◆ **WHAT TO DO**
What you return should match the material below line for line, except that no image appears in it.

◆ **AVAILABLE RECORDS**
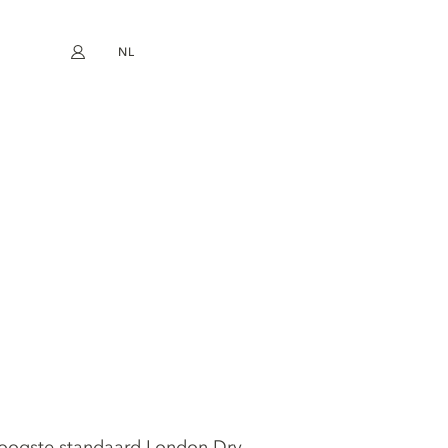
NL
Mijn account
book
Instagram
EN
FR
DE
ES
hoogste standaard London Dry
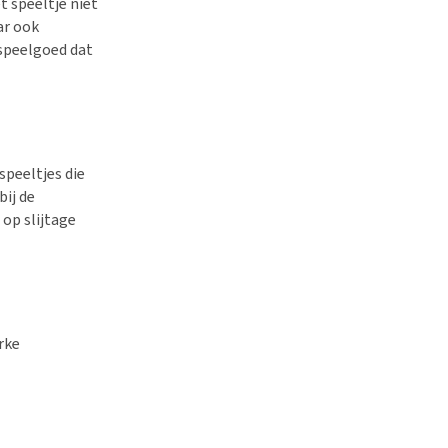
t speeltje niet
ar ook
 speelgoed dat
speeltjes die
bij de
op slijtage
rke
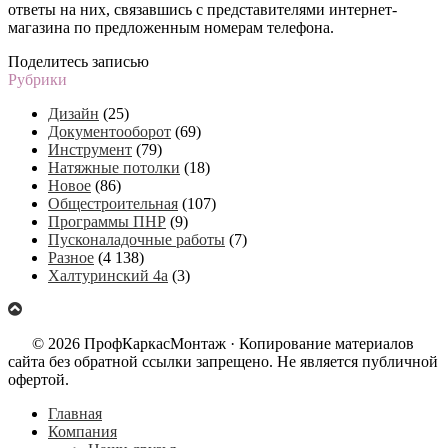
ответы на них, связавшись с представителями интернет-
магазина по предложенным номерам телефона.
Поделитесь записью
Рубрики
Дизайн
(25)
Документооборот
(69)
Инструмент
(79)
Натяжные потолки
(18)
Новое
(86)
Общестроительная
(107)
Программы ПНР
(9)
Пусконаладочные работы
(7)
Разное
(4 138)
Халтуринский 4а
(3)
© 2026 ПрофКаркасМонтаж · Копирование материалов
сайта без обратной ссылки запрещено. Не является публичной
офертой.
Главная
Компания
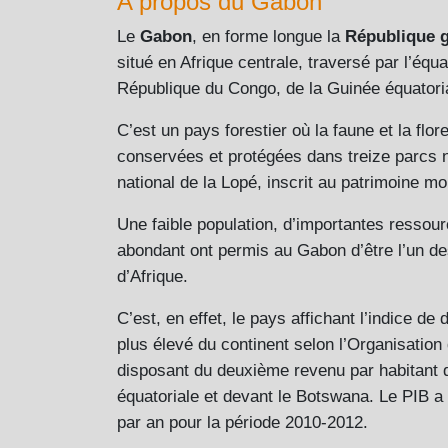
A propos du Gabon
Le
Gabon
, en forme longue la
République 
situé en Afrique centrale, traversé par l’équat
République du Congo, de la Guinée équatori
C’est un pays forestier où la faune et la flo
conservées et protégées dans treize parcs n
national de la Lopé, inscrit au patrimoine 
Une faible population, d’importantes ressour
abondant ont permis au Gabon d’être l’un de
d’Afrique.
C’est, en effet, le pays affichant l’indice d
plus élevé du continent selon l’Organisation
disposant du deuxième revenu par habitant d
équatoriale et devant le Botswana. Le PIB 
par an pour la période 2010-2012.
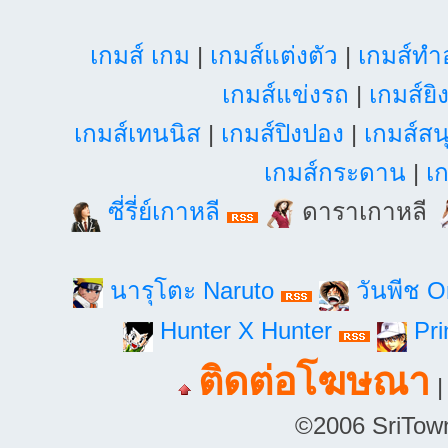
เกมส์ เกม
|
เกมส์แต่งตัว
|
เกมส์ท
เกมส์แข่งรถ
|
เกมส์ยิ
เกมส์เทนนิส
|
เกมส์ปิงปอง
|
เกมส์สน
เกมส์กระดาน
|
เก
ซี่รี่ย์เกาหลี
ดาราเกาหลี
นารุโตะ Naruto
วันพีช 
Hunter X Hunter
Pri
ติดต่อโฆษณา
©2006 SriTown.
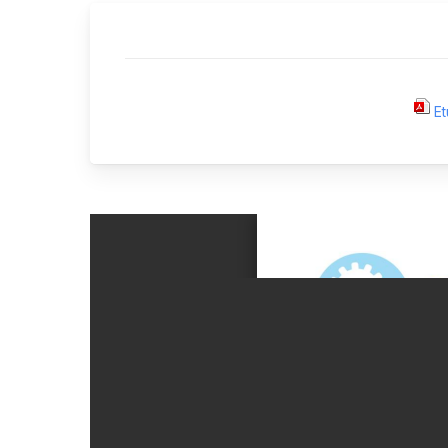
Hortic
CARTOGRAPHIE DES PISCICULTURES
Ovins 
WALLONNES
Pomme
Et
Porcs
Viande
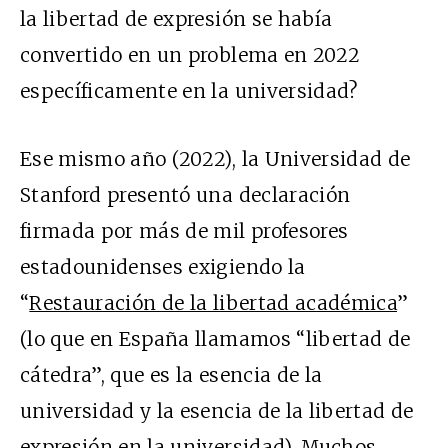
la libertad de expresión se había
convertido en un problema en 2022
específicamente en la universidad?
Ese mismo año (2022), la Universidad de
Stanford presentó una declaración
firmada por más de mil profesores
estadounidenses exigiendo la
“
Restauración de la libertad académica
”
(lo que en España llamamos “libertad de
cátedra”, que es la esencia de la
universidad y la esencia de la libertad de
expresión en la universidad). Muchos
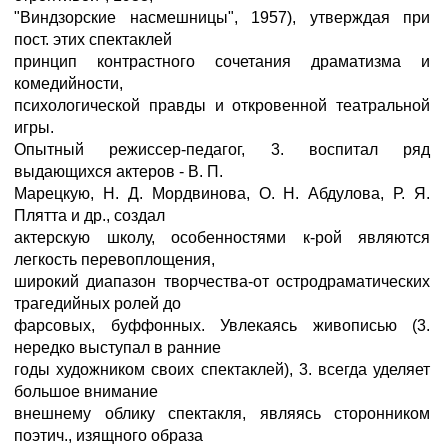
"Виндзорские насмешницы", 1957), утверждая при
пост. этих спектаклей
принцип контрастного сочетания драматизма и
комедийности,
психологической правды и откровенной театральной
игры.
Опытный режиссер-педагог, 3. воспитал ряд
выдающихся актеров - В. П.
Марецкую, Н. Д. Мордвинова, О. Н. Абдулова, Р. Я.
Плятта и др., создал
актерскую школу, особенностями к-рой являются
легкость перевоплощения,
широкий диапазон творчества-от остродраматических
трагедийных ролей до
фарсовых, буффонных. Увлекаясь живописью (3.
нередко выступал в ранние
годы художником своих спектаклей), 3. всегда уделяет
большое внимание
внешнему облику спектакля, являясь сторонником
поэтич., изящного образа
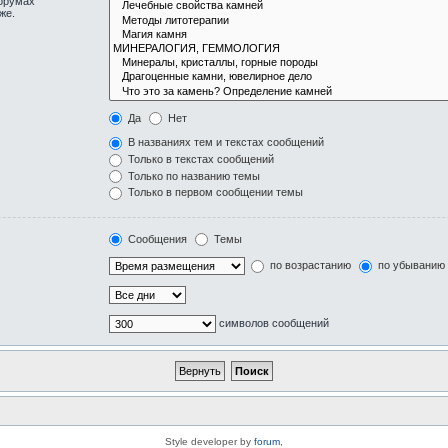
форумах
же.
Да
Нет
В названиях тем и текстах сообщений
Только в текстах сообщений
Только по названию темы
Только в первом сообщении темы
Сообщения
Темы
по возрастанию
по убыванию
символов сообщений
Style developer by
forum
,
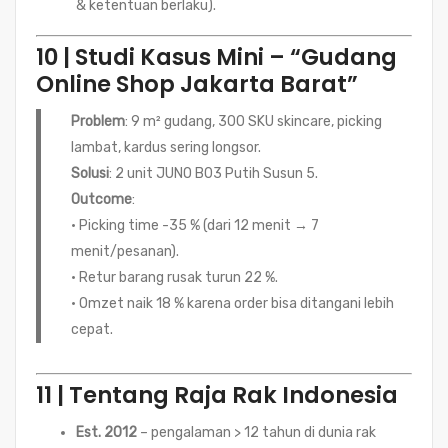
& ketentuan berlaku).
10 | Studi Kasus Mini – “Gudang
Online Shop Jakarta Barat”
Problem
: 9 m² gudang, 300 SKU skincare, picking
lambat, kardus sering longsor.
Solusi
: 2 unit JUNO B03 Putih Susun 5.
Outcome
:
• Picking time -35 % (dari 12 menit → 7
menit/pesanan).
• Retur barang rusak turun 22 %.
• Omzet naik 18 % karena order bisa ditangani lebih
cepat.
11 | Tentang Raja Rak Indonesia
Est. 2012
– pengalaman > 12 tahun di dunia rak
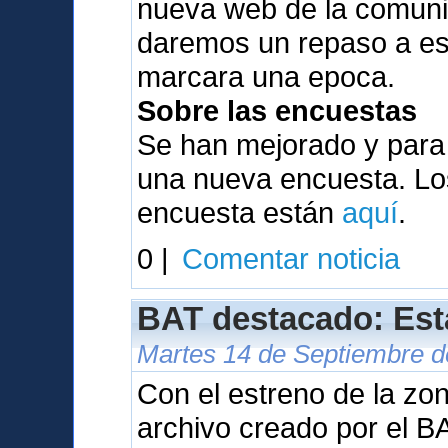
nueva web de la comunid
daremos un repaso a es
marcara una epoca.
Sobre las encuestas
Se han mejorado y para
una nueva encuesta. Los
encuesta están
aquí
.
0 |
Comentar noticia
BAT destacado: Est
Martes 14 de Septiembre d
Con el estreno de la zo
archivo creado por el B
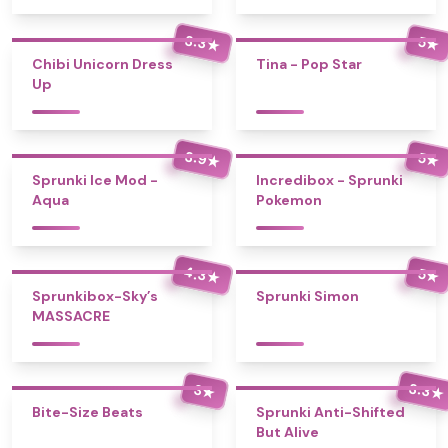
3.3
5
★
★
Chibi Unicorn Dress
Tina - Pop Star
Up
3.9
5
★
★
Sprunki Ice Mod -
Incredibox - Sprunki
Aqua
Pokemon
4.3
5
★
★
Sprunkibox-Sky’s
Sprunki Simon
MASSACRE
3.3
3
★
★
Bite-Size Beats
Sprunki Anti-Shifted
But Alive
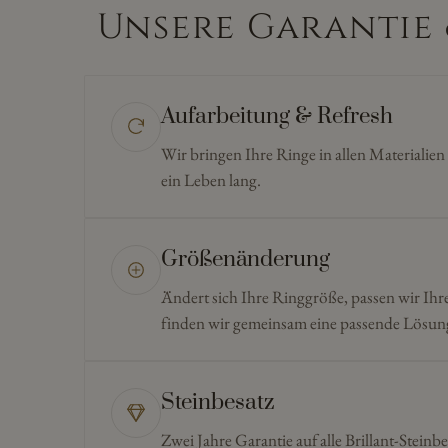
Unsere Garantie 
Aufarbeitung & Refresh
Wir bringen Ihre Ringe in allen Materialie
ein Leben lang.
Größenänderung
Ändert sich Ihre Ringgröße, passen wir Ihr
finden wir gemeinsam eine passende Lösun
Steinbesatz
Zwei Jahre Garantie auf alle Brillant-Steinbe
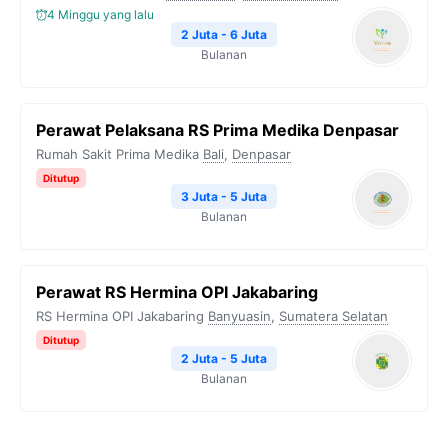
4 Minggu yang lalu
2 Juta - 6 Juta
Bulanan
Perawat Pelaksana RS Prima Medika Denpasar
Rumah Sakit Prima Medika
Bali
,
Denpasar
Ditutup
3 Juta - 5 Juta
Bulanan
Perawat RS Hermina OPI Jakabaring
RS Hermina OPI Jakabaring
Banyuasin
,
Sumatera Selatan
Ditutup
2 Juta - 5 Juta
Bulanan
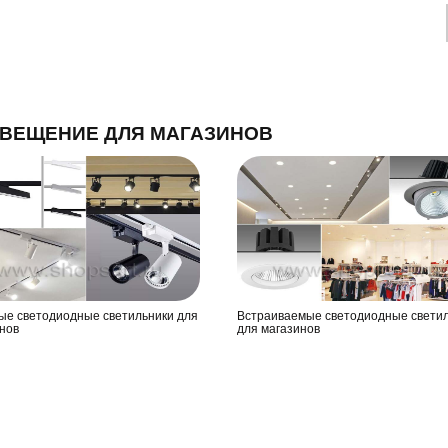
ВЕЩЕНИЕ ДЛЯ МАГАЗИНОВ
ые светодиодные светильники для
Встраиваемые светодиодные свети
нов
для магазинов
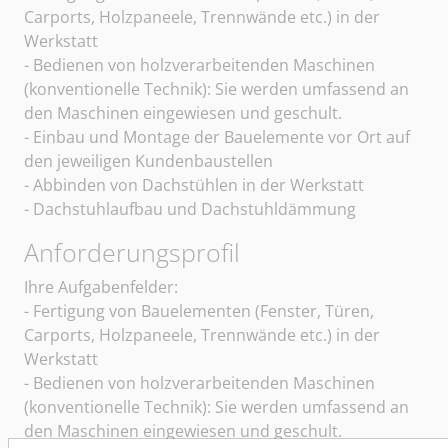
Carports, Holzpaneele, Trennwände etc.) in der
Werkstatt
- Bedienen von holzverarbeitenden Maschinen
(konventionelle Technik): Sie werden umfassend an
den Maschinen eingewiesen und geschult.
- Einbau und Montage der Bauelemente vor Ort auf
den jeweiligen Kundenbaustellen
- Abbinden von Dachstühlen in der Werkstatt
- Dachstuhlaufbau und Dachstuhldämmung
Anforderungsprofil
Ihre Aufgabenfelder:
- Fertigung von Bauelementen (Fenster, Türen,
Carports, Holzpaneele, Trennwände etc.) in der
Werkstatt
- Bedienen von holzverarbeitenden Maschinen
(konventionelle Technik): Sie werden umfassend an
den Maschinen eingewiesen und geschult.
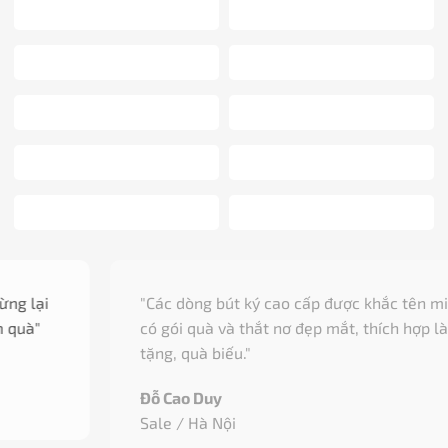
"Các dòng bút ký cao cấp được khắc tên miễn phí,
có gói quà và thắt nơ đẹp mắt, thích hợp làm quà
tặng, quà biếu."
Đỗ Cao Duy
Sale / Hà Nội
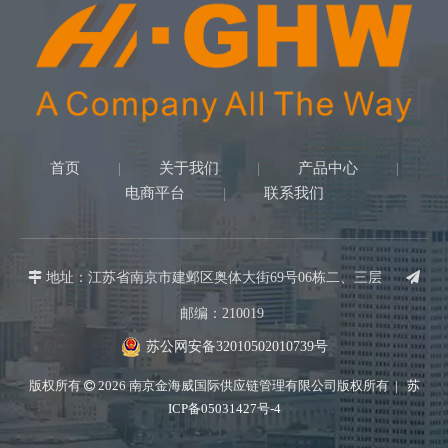
首页
关于我们
产品中心
|
|
|
电商平台
联系我们
|

地址：江苏省南京市建邺区奥体大街69号06栋二、三层

邮编：210019
苏公网安备32010502010739号
版权所有
2026
南京金海威国际供应链管理有限公司版权所有 |
苏

ICP备05031427号-4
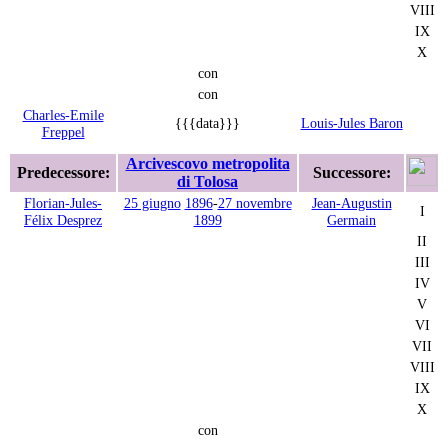
VIII
IX
X
con
con
Charles-Emile
{{{data}}}
Louis-Jules Baron
Freppel
Arcivescovo metropolita
Predecessore:
Successore:
di Tolosa
Florian-Jules-
25 giugno
1896
-
27 novembre
Jean-Augustin
I
Félix Desprez
1899
Germain
II
III
IV
V
VI
VII
VIII
IX
X
con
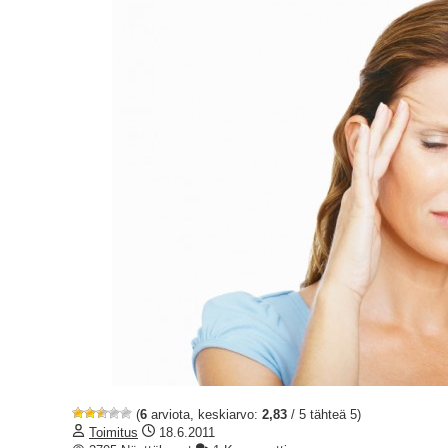
(
6
arviota, keskiarvo:
2,83
/ 5 tähteä 5)
Toimitus
18.6.2011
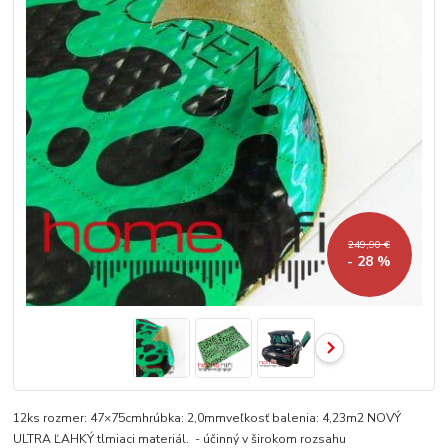
249,90 €
- 28 %
12ks rozmer: 47×75cmhrúbka: 2,0mmveľkosť balenia: 4,23m2 NOVÝ
ULTRA ĽAHKÝ tlmiaci materiál. - účinný v širokom rozsahu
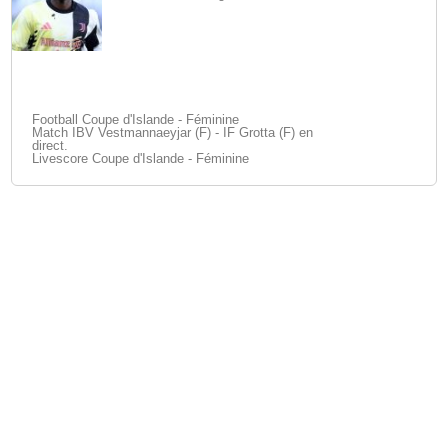
Football Coupe d'Islande - Féminine
Match IBV Vestmannaeyjar (F) - IF Grotta (F) en
direct.
Livescore Coupe d'Islande - Féminine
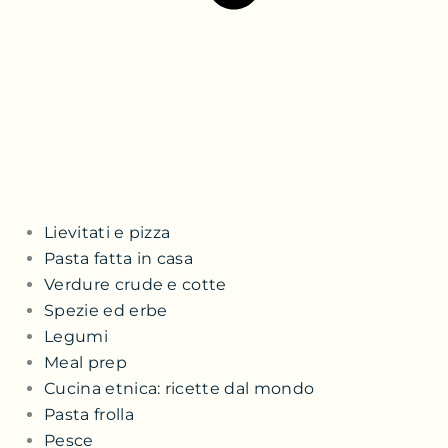
Lievitati e pizza
Pasta fatta in casa
Verdure crude e cotte
Spezie ed erbe
Legumi
Meal prep
Cucina etnica: ricette dal mondo
Pasta frolla
Pesce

◆ **REPLY TO THE EXERCISE**
NL
Mijn account
book
Instagram
EN
FR
DE
ES
hoogste standaard London Dry
t speeltje niet
ar ook
 speelgoed dat
speeltjes die
bij de
op slijtage
rke
ответы на них, связавшись с представителями интернет-
магазина по предложенным номерам телефона.
Поделитесь записью
Рубрики
Дизайн
(25)
Документооборот
(69)
Инструмент
(79)
Натяжные потолки
(18)
Новое
(86)
Общестроительная
(107)
Программы ПНР
(9)
Пусконаладочные работы
(7)
Разное
(4 138)
Халтуринский 4а
(3)
© 2026 ПрофКаркасМонтаж · Копирование материалов
сайта без обратной ссылки запрещено. Не является публичной
офертой.
Главная
Компания
A propos du Gabon
Le
Gabon
, en forme longue la
République 
situé en Afrique centrale, traversé par l’équat
République du Congo, de la Guinée équatori
C’est un pays forestier où la faune et la flo
conservées et protégées dans treize parcs n
national de la Lopé, inscrit au patrimoine 
Une faible population, d’importantes ressour
abondant ont permis au Gabon d’être l’un de
d’Afrique.
C’est, en effet, le pays affichant l’indice d
plus élevé du continent selon l’Organisation
disposant du deuxième revenu par habitant d
équatoriale et devant le Botswana. Le PIB 
par an pour la période 2010-2012.
เกมส์ เกม
|
เกมส์แต่งตัว
|
เกมส์ท
เกมส์แข่งรถ
|
เกมส์ยิ
เกมส์เทนนิส
|
เกมส์ปิงปอง
|
เกมส์สน
เกมส์กระดาน
|
เก
ซี่รี่ย์เกาหลี
ดาราเกาหลี
นารุโตะ Naruto
วันพีช 
Hunter X Hunter
Pri
ติดต่อโฆษณา
©2006 SriTown.
Hortic
CARTOGRAPHIE DES PISCICULTURES
Ovins 
WALLONNES
Pomme
Et
Porcs
Viande
la libertad de expresión se había
convertido en un problema en 2022
específicamente en la universidad?
Ese mismo año (2022), la Universidad de
Stanford presentó una declaración
firmada por más de mil profesores
estadounidenses exigiendo la
“
Restauración de la libertad académica
”
(lo que en España llamamos “libertad de
cátedra”, que es la esencia de la
universidad y la esencia de la libertad de
expresión en la universidad). Muchos
"Виндзорские насмешницы", 1957), утверждая при
пост. этих спектаклей
принцип контрастного сочетания драматизма и
комедийности,
психологической правды и откровенной театральной
игры.
Опытный режиссер-педагог, 3. воспитал ряд
выдающихся актеров - В. П.
Марецкую, Н. Д. Мордвинова, О. Н. Абдулова, Р. Я.
Плятта и др., создал
актерскую школу, особенностями к-рой являются
легкость перевоплощения,
широкий диапазон творчества-от остродраматических
трагедийных ролей до
фарсовых, буффонных. Увлекаясь живописью (3.
нередко выступал в ранние
годы художником своих спектаклей), 3. всегда уделяет
большое внимание
внешнему облику спектакля, являясь сторонником
поэтич., изящного образа
форумах
же.
Да
Нет
В названиях тем и текстах сообщений
Только в текстах сообщений
Только по названию темы
Только в первом сообщении темы
Сообщения
Темы
по возрастанию
по убыванию
символов сообщений
Style developer by
forum
,
& ketentuan berlaku).
10 | Studi Kasus Mini – “Gudang
Online Shop Jakarta Barat”
Problem
: 9 m² gudang, 300 SKU skincare, picking
lambat, kardus sering longsor.
Solusi
: 2 unit JUNO B03 Putih Susun 5.
Outcome
:
• Picking time -35 % (dari 12 menit → 7
menit/pesanan).
• Retur barang rusak turun 22 %.
• Omzet naik 18 % karena order bisa ditangani lebih
cepat.
11 | Tentang Raja Rak Indonesia
Est. 2012
– pengalaman > 12 tahun di dunia rak
nueva web de la comunid
daremos un repaso a es
marcara una epoca.
Sobre las encuestas
Se han mejorado y para
una nueva encuesta. Los
encuesta están
aquí
.
0 |
Comentar noticia
BAT destacado: Est
Martes 14 de Septiembre d
Con el estreno de la zo
archivo creado por el B
3.3
5
★
★
Chibi Unicorn Dress
Tina - Pop Star
Up
3.9
5
★
★
Sprunki Ice Mod -
Incredibox - Sprunki
Aqua
Pokemon
4.3
5
★
★
Sprunkibox-Sky’s
Sprunki Simon
MASSACRE
3.3
3
★
★
Bite-Size Beats
Sprunki Anti-Shifted
But Alive
Unsere Garantie 
Aufarbeitung & Refresh
Wir bringen Ihre Ringe in allen Materialie
ein Leben lang.
Größenänderung
Ändert sich Ihre Ringgröße, passen wir Ihr
finden wir gemeinsam eine passende Lösun
Steinbesatz
Zwei Jahre Garantie auf alle Brillant-Steinbe
4 Minggu yang lalu
2 Juta - 6 Juta
Bulanan
Perawat Pelaksana RS Prima Medika Denpasar
Rumah Sakit Prima Medika
Bali
,
Denpasar
Ditutup
3 Juta - 5 Juta
Bulanan
Perawat RS Hermina OPI Jakabaring
RS Hermina OPI Jakabaring
Banyuasin
,
Sumatera Selatan
Ditutup
2 Juta - 5 Juta
Bulanan
ВЕЩЕНИЕ ДЛЯ МАГАЗИНОВ
ые светодиодные светильники для
Встраиваемые светодиодные свети
нов
для магазинов
Carports, Holzpaneele, Trennwände etc.) in der
Werkstatt
- Bedienen von holzverarbeitenden Maschinen
(konventionelle Technik): Sie werden umfassend an
den Maschinen eingewiesen und geschult.
- Einbau und Montage der Bauelemente vor Ort auf
den jeweiligen Kundenbaustellen
- Abbinden von Dachstühlen in der Werkstatt
- Dachstuhlaufbau und Dachstuhldämmung
Anforderungsprofil
Ihre Aufgabenfelder:
- Fertigung von Bauelementen (Fenster, Türen,
Carports, Holzpaneele, Trennwände etc.) in der
Werkstatt
- Bedienen von holzverarbeitenden Maschinen
(konventionelle Technik): Sie werden umfassend an
den Maschinen eingewiesen und geschult.
"Các dòng bút ký cao cấp được khắc tên miễn phí,
có gói quà và thắt nơ đẹp mắt, thích hợp làm quà
tặng, quà biếu."
Đỗ Cao Duy
Sale / Hà Nội
首页
关于我们
产品中心
|
|
|
电商平台
联系我们
|

地址：江苏省南京市建邺区奥体大街69号06栋二、三层

邮编：210019
苏公网安备32010502010739号
版权所有
2026
南京金海威国际供应链管理有限公司版权所有 |
苏

ICP备05031427号-4
VIII
IX
X
con
con
Charles-Emile
{{{data}}}
Louis-Jules Baron
Freppel
Arcivescovo metropolita
Predecessore:
Successore:
di Tolosa
Florian-Jules-
25 giugno
1896
-
27 novembre
Jean-Augustin
I
Félix Desprez
1899
Germain
II
III
IV
V
VI
VII
VIII
IX
X
con
(
6
arviota, keskiarvo:
2,83
/ 5 tähteä 5)
Toimitus
18.6.2011
249,90 €
- 28 %
12ks rozmer: 47×75cmhrúbka: 2,0mmveľkosť balenia: 4,23m2 NOVÝ
ULTRA ĽAHKÝ tlmiaci materiál. - účinný v širokom rozsahu
Football Coupe d'Islande - Féminine
Match IBV Vestmannaeyjar (F) - IF Grotta (F) en
direct.
Livescore Coupe d'Islande - Féminine
Lievitati e pizza
Pasta fatta in casa
Verdure crude e cotte
Spezie ed erbe
Legumi
Meal prep
Cucina etnica: ricette dal mondo
Pasta frolla
Pesce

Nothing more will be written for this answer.